Les cités étrusques étaient depuis longtemps rivales et s'affrontaient fréquemment, si l'on en croit les peintures funéraires représentant des guerres locales, comme celles de la tombe François à Vulci. D'autres preuves de luttes intestines entre cités étrusques se trouvent sur des sites tels qu'Acquarossa, qui furent abandonnés et dont la population fut absorbée par des villes voisines plus importantes. En outre, alors que Rome empiétait sur l'Étrurie en remontant vers le nord, les cités étrusques ne réussirent pas à mobiliser la Ligue étrusque et à transformer cette organisation religieuse en une organisation militaire d'entraide. Les Romains ne purent toutefois pas faire comme bon leur semblait. Le légendaire roi de Chiusi Lars Porsenna avait attaqué Rome dans la dernière décennie du VIe siècle avant notre ère, et les Étrusques se révélèrent un ennemi tenace à conquérir.

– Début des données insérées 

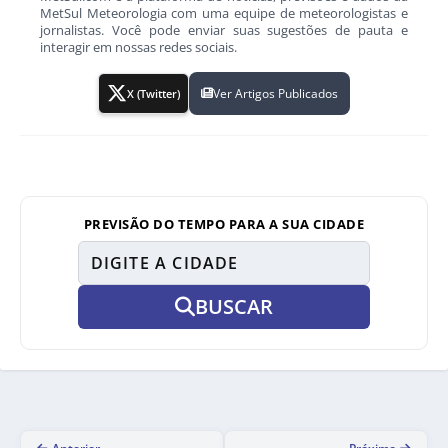
MetSul Meteorologia com uma equipe de meteorologistas e
jornalistas. Você pode enviar suas sugestões de pauta e
interagir em nossas redes sociais.
Ver Artigos Publicados
X (Twitter)
PREVISÃO DO TEMPO PARA A SUA CIDADE
BUSCAR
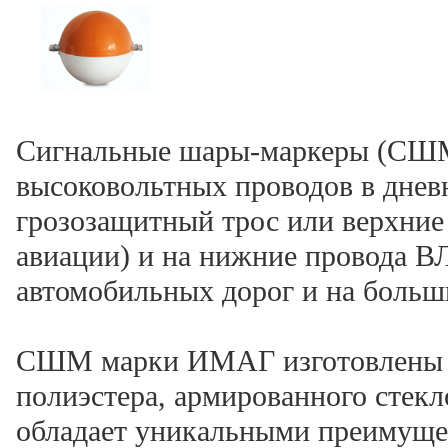
Сигнальные шары-маркеры (СШМ
высоковольтных проводов в днев
грозозащитный трос или верхние 
авиации) и на нижние провода В
автомобильных дорог и на больш
СШМ марки ИМАГ изготовлены и
полиэстера, армированного стекл
обладает уникальными преимуще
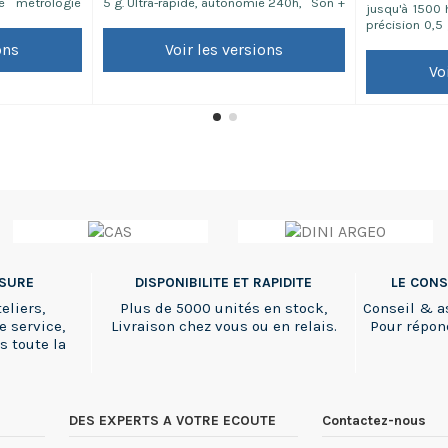
e métrologie
5 g. Ultra-rapide, autonomie 240h, Son +
jusqu'à 1500 
 attestant du
: Batterie rechargeable par USB grâce à
précision 0,5
e du matériel,
son port (facilement transportable et
économique. 
ons
Voir les versions
 en matière de
rechargeable partout) Norme NSF
(inclus) Batte
de process
Autonomie de batterie jusqu'à 210h
Vo
en option
 livraison de 2-
Voyant LED de contrôle de pesée
Contrôle de pesée...
SSURE
DISPONIBILITE ET RAPIDITE
LE CONS
eliers,
Plus de 5000 unités en stock,
Conseil & a
e service,
Livraison chez vous ou en relais.
Pour répon
s toute la
DES EXPERTS A VOTRE ECOUTE
Contactez-nous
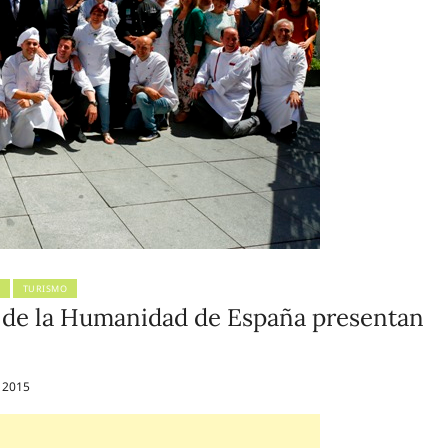
TURISMO
 de la Humanidad de España presentan
e 2015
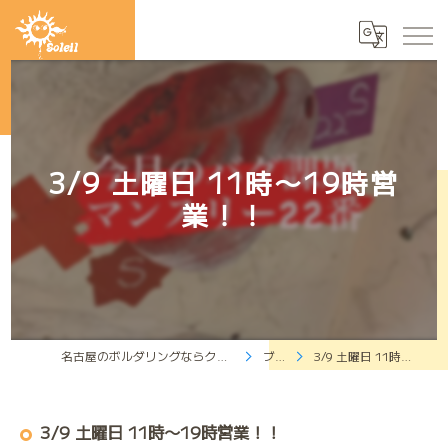
3/9 土曜日 11時〜19時営
業！！
名古屋のボルダリングならクライミングジムソレイユ
ブログ
3/9 土曜日 11時〜19時営業！！
3/9 土曜日 11時〜19時営業！！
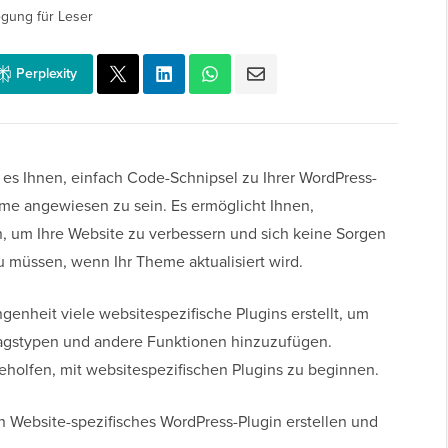
egung für Leser
Perplexity
t es Ihnen, einfach Code-Schnipsel zu Ihrer WordPress-
me angewiesen zu sein. Es ermöglicht Ihnen,
, um Ihre Website zu verbessern und sich keine Sorgen
müssen, wenn Ihr Theme aktualisiert wird.
enheit viele websitespezifische Plugins erstellt, um
ragstypen und andere Funktionen hinzuzufügen.
olfen, mit websitespezifischen Plugins zu beginnen.
ein Website-spezifisches WordPress-Plugin erstellen und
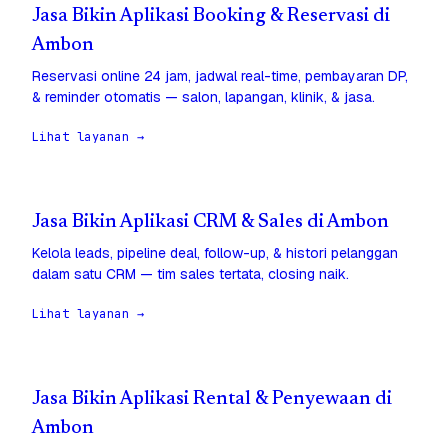
Jasa Bikin Aplikasi Booking & Reservasi di
Ambon
Reservasi online 24 jam, jadwal real-time, pembayaran DP,
& reminder otomatis — salon, lapangan, klinik, & jasa.
Lihat layanan →
Jasa Bikin Aplikasi CRM & Sales di Ambon
Kelola leads, pipeline deal, follow-up, & histori pelanggan
dalam satu CRM — tim sales tertata, closing naik.
Lihat layanan →
Jasa Bikin Aplikasi Rental & Penyewaan di
Ambon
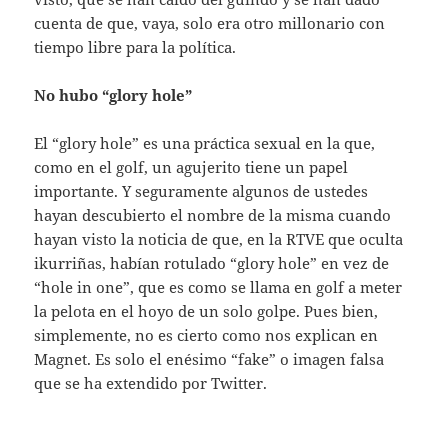
cuenta de que, vaya, solo era otro millonario con
tiempo libre para la política.
No hubo “glory hole”
El “glory hole” es una práctica sexual en la que,
como en el golf, un agujerito tiene un papel
importante. Y seguramente algunos de ustedes
hayan descubierto el nombre de la misma cuando
hayan visto la noticia de que, en la RTVE que oculta
ikurriñas, habían rotulado “glory hole” en vez de
“hole in one”, que es como se llama en golf a meter
la pelota en el hoyo de un solo golpe. Pues bien,
simplemente, no es cierto como nos explican en
Magnet. Es solo el enésimo “fake” o imagen falsa
que se ha extendido por Twitter.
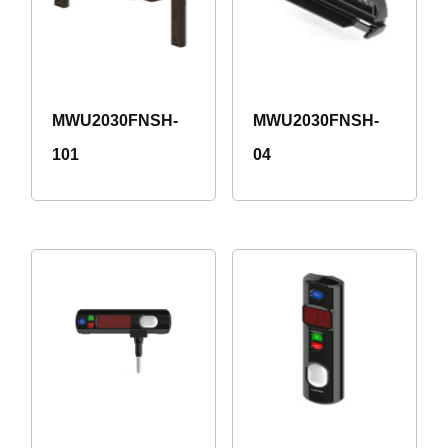
MWU2030FNSH-
MWU2030FNSH-
101
04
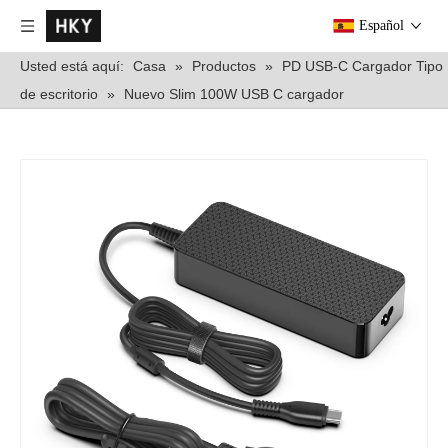
Español
Usted está aquí:
Casa
»
Productos
»
PD USB-C Cargador Tipo
de escritorio
»
Nuevo Slim 100W USB C cargador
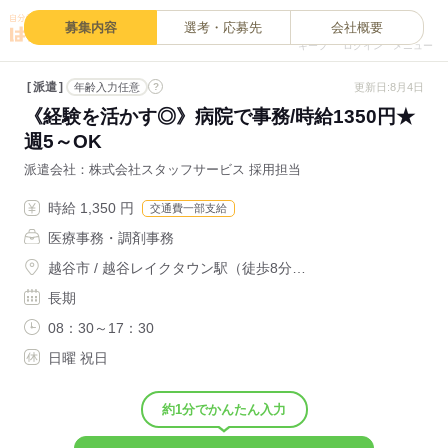
0
募集内容
選考・応募先
会社概要
キープ
ログイン
メニュー
派遣
?
更新日:8月4日
年齢入力任意
《経験を活かす◎》病院で事務/時給1350円★
週5～OK
派遣会社
株式会社スタッフサービス 採用担当
時給 1,350 円
交通費一部支給
医療事務・調剤事務
越谷市 / 越谷レイクタウン駅（徒歩8分…
長期
08：30～17：30
日曜 祝日
約1分でかんたん入力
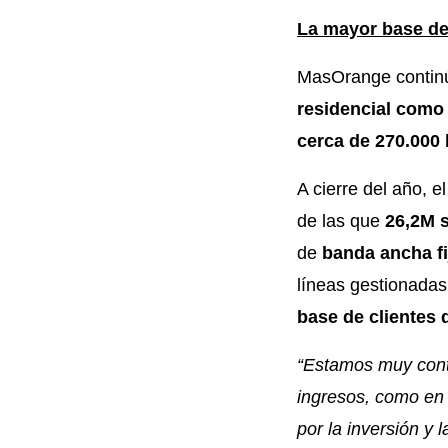
La mayor base de 
MasOrange continú
residencial como
cerca de 270.000 
A cierre del año, 
de las que
26,2M 
de
banda ancha fi
líneas gestionada
base de clientes 
“Estamos muy cont
ingresos, como en c
por la inversión y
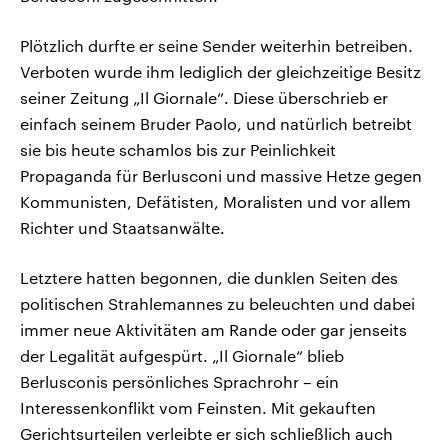
Plötzlich durfte er seine Sender weiterhin betreiben.
Verboten wurde ihm lediglich der gleichzeitige Besitz
seiner Zeitung „Il Giornale“. Diese überschrieb er
einfach seinem Bruder Paolo, und natürlich betreibt
sie bis heute schamlos bis zur Peinlichkeit
Propaganda für Berlusconi und massive Hetze gegen
Kommunisten, Defätisten, Moralisten und vor allem
Richter und Staatsanwälte.
Letztere hatten begonnen, die dunklen Seiten des
politischen Strahlemannes zu beleuchten und dabei
immer neue Aktivitäten am Rande oder gar jenseits
der Legalität aufgespürt. „Il Giornale“ blieb
Berlusconis persönliches Sprachrohr – ein
Interessenkonflikt vom Feinsten. Mit gekauften
Gerichtsurteilen verleibte er sich schließlich auch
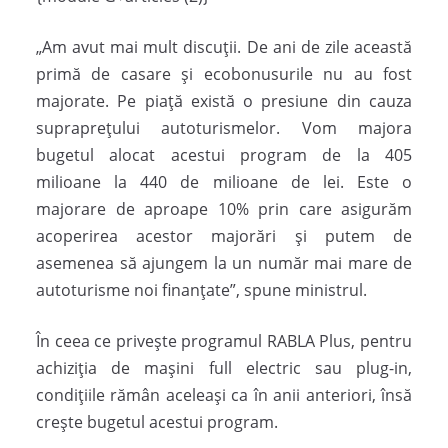
„Am avut mai mult discuții. De ani de zile această
primă de casare și ecobonusurile nu au fost
majorate. Pe piață există o presiune din cauza
supraprețului autoturismelor. Vom majora
bugetul alocat acestui program de la 405
milioane la 440 de milioane de lei. Este o
majorare de aproape 10% prin care asigurăm
acoperirea acestor majorări și putem de
asemenea să ajungem la un număr mai mare de
autoturisme noi finanțate”, spune ministrul.
În ceea ce privește programul RABLA Plus, pentru
achiziția de mașini full electric sau plug-in,
condițiile rămân aceleași ca în anii anteriori, însă
crește bugetul acestui program.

Les batailles, les sièges et le pillage des villes se poursuivraient pendant deux siècles dans une lutte brutale pour le contrôle de l'Italie centrale. Tarquinia sacrifia 307 prisonniers romains dans son forum en 356 avant notre ère, ce qui entraîna le meurtre de 358 prisonniers tarquiniens à Rome en guise de représailles. Les Étrusques formèrent une alliance avec les Samnites, les Ombriens et les Gaulois pour affronter Rome, mais malgré quelques succès initiaux, les Romains remportèrent une victoire décisive à Sentinum en 295 avant notre ère, et des sièges de villes telles que Chiusi, Perugia et Troilum suivirent peu de temps après. Une autre victoire romaine eut lieu en 283 avant notre ère lors de la bataille du lac Vadimon contre une alliance étrusque-gauloise.
En 281-280 avant notre ère, après de nouvelles victoires romaines contre des villes comme Tarquinia, Orvieto et Vulci, la majeure partie de l'Étrurie tomba sous le contrôle des Romains; des colonies de vétérans furent créées et les grandes villes étrusques furent réduites à des établissements romains mineurs. L'une des dernières villes étrusques à tomber fut Cerveteri en 273 avant notre ère, dont les terres furent confisquées et redistribuées. Grâce à un mélange de diplomatie, d'alliances, de trêves prolongées et de prouesses militaires, les Romains s'imposèrent en tant que maîtres de l'Italie, première étape dans leur quête de contrôle de la Méditerranée et au-delà.
Malheureusement pour les Étrusques, les combats ne s'arrêtèrent pas là. Les armées étrusques se rangèrent du côté de Rome lors de la bataille de Talamone contre les Gaulois en 225 avant notre ère, et bien que les anciennes cités étrusques aient pris la sage décision de rester fidèles à Rome lorsque Hannibal envahit l'Italie pendant la deuxième guerre punique (218-201 av. J.-C.), de nombreuses villes du nord se rangèrent ensuite imprudemment du côté de Marius lors de la guerre civile romaine du début du Ier siècle avant notre ère. Le vainqueur de ce conflit, Sulla, se vengea brutalement en saccageant sans pitié des villes comme Chiusi, Populonia et Vetulonia en 83 et 82 avant notre ère. Les Étrusques n'étaient plus une nation guerrière et leur culture même disparaissait rapidement dans la nouvelle réalité du monde romain.